Le méde­cin et le phar­ma­cien n’ont pas vou­lu entrer dans la Col­lec­ti­vi­té. Ils ont adhé­ré à l’UGT [[Union géné­rale des Tra­vailleurs, cen­trale syn­di­cale socia­liste.]], et contrai­re­ment au méde­cin d’Alcoléa, qui en fait aus­si par­tie, ils obéissent aux mots d’ordre lan­cés par cette orga­ni­sa­tion. Ils reçoivent mal­gré tout ce qu’il leur faut pour vivre, et ils obtien­draient, s’ils étaient soli­daires du peuple, tous les élé­ments de culture et de tra­vail. Leur atti­tude nuit à leur acti­vi­té. Le méde­cin ne peut pas ache­ter par ses propres moyens les ins­tru­ments, les appa­reils et même toutes les publi­ca­tions qu’il lui faut pour tra­vailler et suivre pas à pas les pro­grès de la science médi­cale. Et comme il reste en marge de la Col­lec­ti­vi­té, celle-ci ne se hasarde pas à les lui pro­cu­rer. Per­sonne ne gagne à cette situa­tion, mais les malades et la san­té publique y perdent. L’hygiène même s’en res­sent, puisque c’est une fonc­tion sociale qui doit être diri­gée sur un plan géné­ral, et non pas du cabi­net d’un doc­teur qui gué­rit quand il peut et quand on le paie, mais qui ne pré­voit géné­ra­le­ment abso­lu­ment rien.

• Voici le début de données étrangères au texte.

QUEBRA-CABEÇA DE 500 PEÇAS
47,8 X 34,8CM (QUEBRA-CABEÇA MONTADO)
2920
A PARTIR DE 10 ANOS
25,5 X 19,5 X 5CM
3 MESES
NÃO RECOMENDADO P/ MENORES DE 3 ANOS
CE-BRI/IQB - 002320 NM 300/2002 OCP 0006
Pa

Les pay­sans liber­taires de Bal­lo­bar savent, tout autant que ceux du reste de l’Aragon, la valeur de la culture intel­lec­tuelle. Ils ont ins­tal­lé des biblio­thèques publiques. Mais l’école aus­si les pré­oc­cupe. Sur un maître et trois maî­tresses, il ne res­tait qu’une maî­tresse. Les autres étaient et se trouvent dans le ter­ri­toire occu­pé par les fas­cistes. On a fait venir deux maîtres de Bar­ce­lone, et on leur donne toutes faci­li­tés pour se pro­cu­rer ce qu’il faut pour l’accomplissement de leur tâche. Un auxi­liaire choi­si par­mi les jeunes gens les plus ins­truits du vil­lage les aide, et tous les enfants, sans excep­tion., vont à l’école, où ils reçoivent obli­ga­toi­re­ment l’instruction jus­qu’à qua­torze ans. C’est énorme : en Espagne, cela ne s’était jamais vu.

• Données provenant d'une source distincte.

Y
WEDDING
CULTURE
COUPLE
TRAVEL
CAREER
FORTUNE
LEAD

Appli­quant une réso­lu­tion prise dans une assem­blée géné­rale, la Col­lec­ti­vi­té va même plus loin. Elle a char­gé les maîtres de choi­sir les quatre enfants qui ont fini le plus brillam­ment leurs études et démontrent le plus d’aptitudes, pour les envoyer au col­lège secon­daire de Caspe. Tous les frais seront payés par elle.

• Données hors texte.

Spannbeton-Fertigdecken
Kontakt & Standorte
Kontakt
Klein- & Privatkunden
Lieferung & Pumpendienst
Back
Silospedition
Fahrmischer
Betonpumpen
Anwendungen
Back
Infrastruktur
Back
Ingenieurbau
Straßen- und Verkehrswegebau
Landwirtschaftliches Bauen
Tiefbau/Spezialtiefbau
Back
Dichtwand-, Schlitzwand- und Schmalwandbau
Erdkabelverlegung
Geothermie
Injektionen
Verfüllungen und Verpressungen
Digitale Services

Dans une situa­tion aus­si com­plexe que celle que nous tra­ver­sons – guerre et révo­lu­tion – cer­tains fac­teurs jouent en faveur, d’autres contre les buts que l’on pour­suit. Un des fac­teurs adverses est la construc­tion de for­ti­fi­ca­tions, dans des zones dif­fé­rentes. L’État paie dix pese­tas par jour, en mon­naie natio­nale. Les plus égoïstes se sont lais­sé ten­ter, car je n’affirmerai pas, ce qui serait ridi­cule, que l’interprétation terre à terre de l’intérêt per­son­nel a dis­pa­ru com­plè­te­ment. Mais bien sou­vent, quoique ayant besoin d’argent pour ache­ter dans les villes des pro­duits qu’elles n’ont pas, les Col­lec­ti­vi­tés ont refu­sé d’envoyer des hommes aux for­ti­fi­ca­tions, ou ont four­ni seule­ment le nombre indis­pen­sable. Elles veulent avant tout assu­rer la récolte et les pro­duits de la terre pour ali­men­ter l’Espagne. Elles savent que la mon­naie papier qu’on leur donne ne leur sera d’aucune uti­li­té si elle ne sert pas à se pro­cu­rer du pain, des légumes, du lait ou de la viande. Leur simple bon sens vaut autant que la science des économistes.

Mais quand il faut céder, pour ne pas être accu­sé par sa propre conscience de n’avoir pas aidé à éri­ger des moyens de défense contre une menace per­ma­nente d’invasion, elles décident presque tou­jours que l’argent tou­ché sera ver­sé à la caisse com­mune. Vingt-cinq hommes de Bal­lo­bar furent dési­gnés, comme maxi­mum dis­po­nible, pour aller tra­vailler aux for­ti­fi­ca­tions. Ils y res­tèrent quatre mois, puis revinrent. L’argent qu’ils ont tou­ché a été inté­gra­le­ment ver­sé à la caisse commune.